# Volendam



## doenoe (May 4, 2008)

thats the name of an old fisherman-village here in Holland. You can have your picture taken in the authentic costumes they used to wear in that village. We went there because a girl from Sweden came to visit us here in Holland so we had to do something very Dutch. And since alot of tourists go to Volendam to have their picture taken, we had to go there to


----------



## Antarctican (May 4, 2008)

Heehee, right down to the wooden clogs, the pipe, and the Delft! Fun pic, thanks for sharing it.

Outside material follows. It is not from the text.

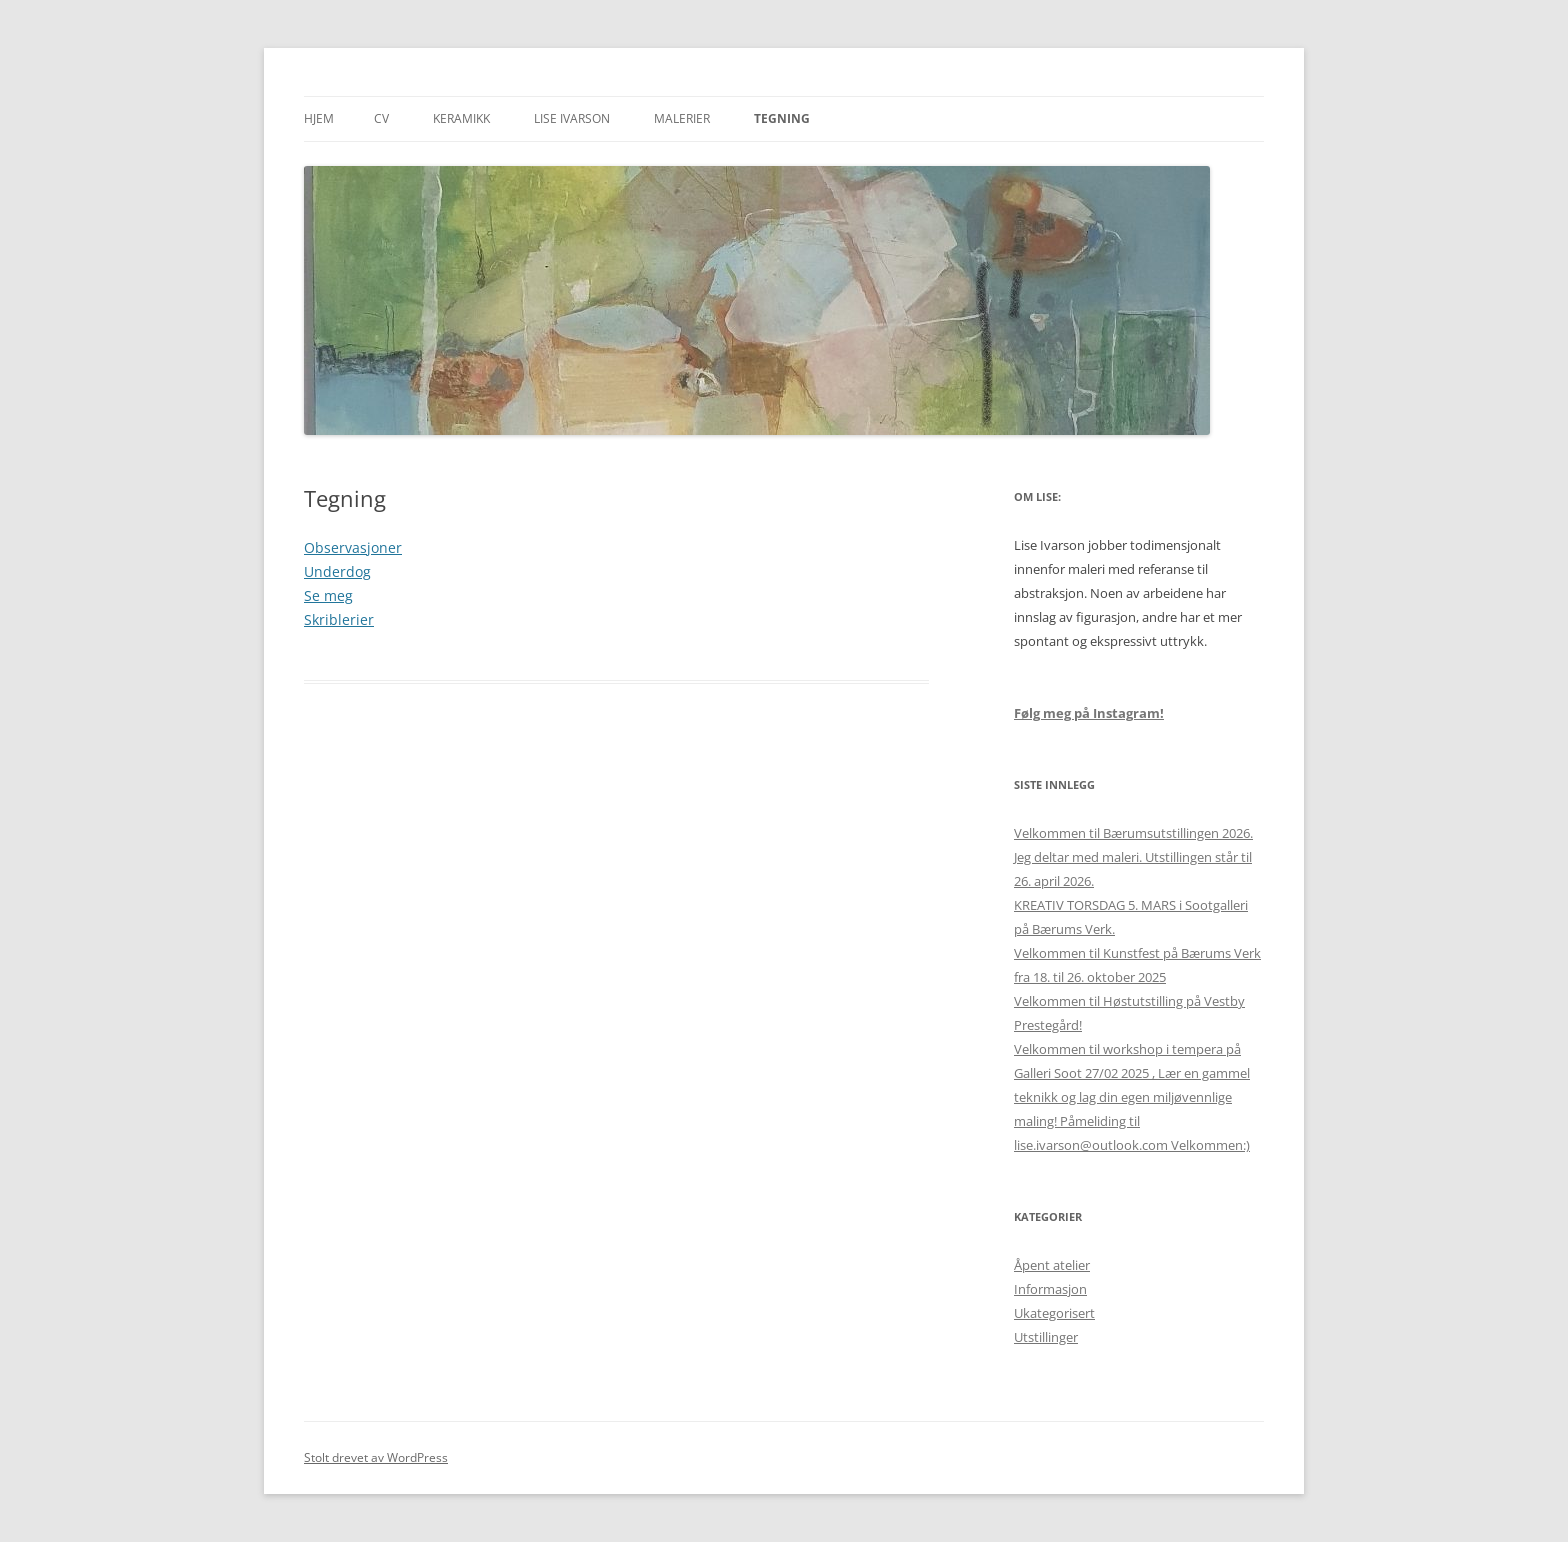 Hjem (319, 118)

(What's in the basket in her lap?)


----------



## doenoe (May 5, 2008)

well, tulips offcourse


----------



## Antarctican (May 5, 2008)

D'oh! I couldn't tell on my laptop's monitor. Looks clearer on my desktop's monitor.  (Pass the Bols please)


----------



## Rhys (May 5, 2008)

But where is the windmill


----------



## EricBrian (May 5, 2008)

Rhys said:


> But where is the windmill



Look at the plates on top of the fireplace!


----------



## Rhys (May 5, 2008)

My friend in Holland introduced me to some Dutch beer that was brewed and then distilled to about 45%. I don't remember much after that


----------



## kbeelitz (May 7, 2008)

cool photo. What's in the pipe? j/j.


----------



## doenoe (May 31, 2008)

i dont know, but i felt great afterwards


----------